I really do try and live in the moment, and not reflect on the past or the future maybe’s….but hey, how realistic is that? We learn from our past, and sometimes need to rehash it to remember for our future decisions. We also need to look forward in order to set goals. So living in the moment is important to stay focused. But in reality the past and future are just as.
By now I have figured out that the very act of walking and my unstable spine are what causes the crescendo of pain in my body. Part of the reason for getting a wheelchair. I can do small walking stints with lots of rest in between around my apartment. But it’s the longer strides and hard pavement that takes me out. My joints threaten to dislocate around home, but at least I know I can sit down or make my way to a comfortable place here. Being out and about is a major decision in the what if’s.
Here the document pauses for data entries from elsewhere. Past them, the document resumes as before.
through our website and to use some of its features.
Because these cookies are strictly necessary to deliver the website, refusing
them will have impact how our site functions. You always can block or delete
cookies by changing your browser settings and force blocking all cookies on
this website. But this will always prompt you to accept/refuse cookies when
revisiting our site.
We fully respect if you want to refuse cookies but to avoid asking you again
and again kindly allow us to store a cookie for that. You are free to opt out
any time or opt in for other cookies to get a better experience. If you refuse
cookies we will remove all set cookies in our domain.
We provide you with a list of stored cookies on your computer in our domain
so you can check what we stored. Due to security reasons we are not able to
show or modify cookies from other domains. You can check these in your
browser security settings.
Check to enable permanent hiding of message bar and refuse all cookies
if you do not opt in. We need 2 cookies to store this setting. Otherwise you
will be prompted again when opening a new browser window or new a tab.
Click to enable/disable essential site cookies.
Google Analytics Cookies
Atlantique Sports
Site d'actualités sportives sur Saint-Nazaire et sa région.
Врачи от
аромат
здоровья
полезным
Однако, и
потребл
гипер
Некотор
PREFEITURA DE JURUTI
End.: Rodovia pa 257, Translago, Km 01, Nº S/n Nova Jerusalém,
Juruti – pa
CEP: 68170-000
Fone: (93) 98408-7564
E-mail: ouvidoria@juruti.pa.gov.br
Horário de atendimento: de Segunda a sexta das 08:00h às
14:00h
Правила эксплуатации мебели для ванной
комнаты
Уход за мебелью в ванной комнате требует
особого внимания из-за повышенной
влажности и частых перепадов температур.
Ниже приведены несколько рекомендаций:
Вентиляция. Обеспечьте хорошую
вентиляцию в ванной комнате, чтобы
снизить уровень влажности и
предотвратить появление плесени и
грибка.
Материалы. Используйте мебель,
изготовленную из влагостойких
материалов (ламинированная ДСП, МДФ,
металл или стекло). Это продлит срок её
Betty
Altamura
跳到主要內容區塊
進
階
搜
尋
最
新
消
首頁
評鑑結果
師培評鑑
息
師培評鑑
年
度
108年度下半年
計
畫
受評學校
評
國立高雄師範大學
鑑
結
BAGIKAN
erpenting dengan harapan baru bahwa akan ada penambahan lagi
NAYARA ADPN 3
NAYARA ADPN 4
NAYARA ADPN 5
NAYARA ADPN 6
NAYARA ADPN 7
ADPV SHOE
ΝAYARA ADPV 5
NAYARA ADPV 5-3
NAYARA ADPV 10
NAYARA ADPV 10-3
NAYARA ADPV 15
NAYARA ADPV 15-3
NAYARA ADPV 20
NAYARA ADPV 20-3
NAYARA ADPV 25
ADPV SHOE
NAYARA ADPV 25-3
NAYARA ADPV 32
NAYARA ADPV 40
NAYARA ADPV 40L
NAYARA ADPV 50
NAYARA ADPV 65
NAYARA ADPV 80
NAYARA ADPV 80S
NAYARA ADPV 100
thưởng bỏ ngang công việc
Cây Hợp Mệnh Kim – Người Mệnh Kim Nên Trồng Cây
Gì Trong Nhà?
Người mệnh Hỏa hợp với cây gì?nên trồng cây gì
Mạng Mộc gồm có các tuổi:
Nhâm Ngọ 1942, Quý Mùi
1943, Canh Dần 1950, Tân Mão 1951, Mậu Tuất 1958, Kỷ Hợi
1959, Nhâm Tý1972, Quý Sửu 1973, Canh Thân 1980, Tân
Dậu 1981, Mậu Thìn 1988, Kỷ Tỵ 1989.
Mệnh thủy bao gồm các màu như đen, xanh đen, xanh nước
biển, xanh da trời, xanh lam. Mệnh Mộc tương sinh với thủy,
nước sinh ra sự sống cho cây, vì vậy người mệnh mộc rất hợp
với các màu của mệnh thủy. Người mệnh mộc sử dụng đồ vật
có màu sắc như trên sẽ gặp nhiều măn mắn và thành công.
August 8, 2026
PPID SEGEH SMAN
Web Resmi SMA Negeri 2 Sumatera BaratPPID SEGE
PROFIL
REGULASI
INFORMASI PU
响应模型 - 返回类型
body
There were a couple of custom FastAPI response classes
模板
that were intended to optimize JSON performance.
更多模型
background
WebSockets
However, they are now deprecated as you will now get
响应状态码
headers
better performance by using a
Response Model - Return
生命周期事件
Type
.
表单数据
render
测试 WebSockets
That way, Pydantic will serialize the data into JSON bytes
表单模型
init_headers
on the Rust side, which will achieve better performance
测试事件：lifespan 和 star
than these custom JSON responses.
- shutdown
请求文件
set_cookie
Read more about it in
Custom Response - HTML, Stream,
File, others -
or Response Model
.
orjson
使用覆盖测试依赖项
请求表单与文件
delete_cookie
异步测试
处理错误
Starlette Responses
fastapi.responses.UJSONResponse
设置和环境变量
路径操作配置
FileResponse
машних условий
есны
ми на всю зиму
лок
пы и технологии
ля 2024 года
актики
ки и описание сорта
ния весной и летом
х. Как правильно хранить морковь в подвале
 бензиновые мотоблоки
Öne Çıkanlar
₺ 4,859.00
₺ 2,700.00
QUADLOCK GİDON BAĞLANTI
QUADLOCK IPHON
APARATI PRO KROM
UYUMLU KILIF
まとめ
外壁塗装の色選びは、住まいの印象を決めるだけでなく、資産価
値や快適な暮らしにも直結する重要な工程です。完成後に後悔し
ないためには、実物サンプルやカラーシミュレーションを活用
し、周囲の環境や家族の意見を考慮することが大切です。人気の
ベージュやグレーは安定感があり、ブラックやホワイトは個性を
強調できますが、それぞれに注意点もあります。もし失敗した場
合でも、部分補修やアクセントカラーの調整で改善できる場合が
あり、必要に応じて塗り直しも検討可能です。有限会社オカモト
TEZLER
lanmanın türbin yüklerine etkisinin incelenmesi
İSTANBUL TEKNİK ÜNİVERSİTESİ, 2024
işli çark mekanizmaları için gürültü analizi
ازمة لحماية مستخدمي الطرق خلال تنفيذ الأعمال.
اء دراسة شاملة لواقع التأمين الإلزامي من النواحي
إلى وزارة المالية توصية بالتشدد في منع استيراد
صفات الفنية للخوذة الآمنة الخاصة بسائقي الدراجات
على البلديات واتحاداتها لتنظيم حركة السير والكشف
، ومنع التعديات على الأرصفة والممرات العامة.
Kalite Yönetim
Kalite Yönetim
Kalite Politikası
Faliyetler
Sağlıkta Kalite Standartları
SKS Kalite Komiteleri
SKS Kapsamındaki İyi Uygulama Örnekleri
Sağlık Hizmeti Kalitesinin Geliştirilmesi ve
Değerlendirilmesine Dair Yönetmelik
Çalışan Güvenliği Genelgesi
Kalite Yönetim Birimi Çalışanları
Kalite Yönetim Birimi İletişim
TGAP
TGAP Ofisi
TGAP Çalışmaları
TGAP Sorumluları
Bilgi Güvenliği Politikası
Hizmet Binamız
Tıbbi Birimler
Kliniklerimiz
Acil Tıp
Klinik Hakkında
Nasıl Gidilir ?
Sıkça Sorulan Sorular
It makes me nervous and takes my feeling at least 75% confident that I can pull it off. It happens rarely, and usually out of desperation to be outside of my own company. It usually involves me going to get groceries. My world is small, and only getting smaller. I have for the most part given up on trying to make new friends. And the old ones have pretty much disappeared. Either by their choice, or me just not having the energy to expend to keep up.
Each Day a new beginning…..Each day a new attitude….Each day a new chance to find a glimmer of light and a bit of hope.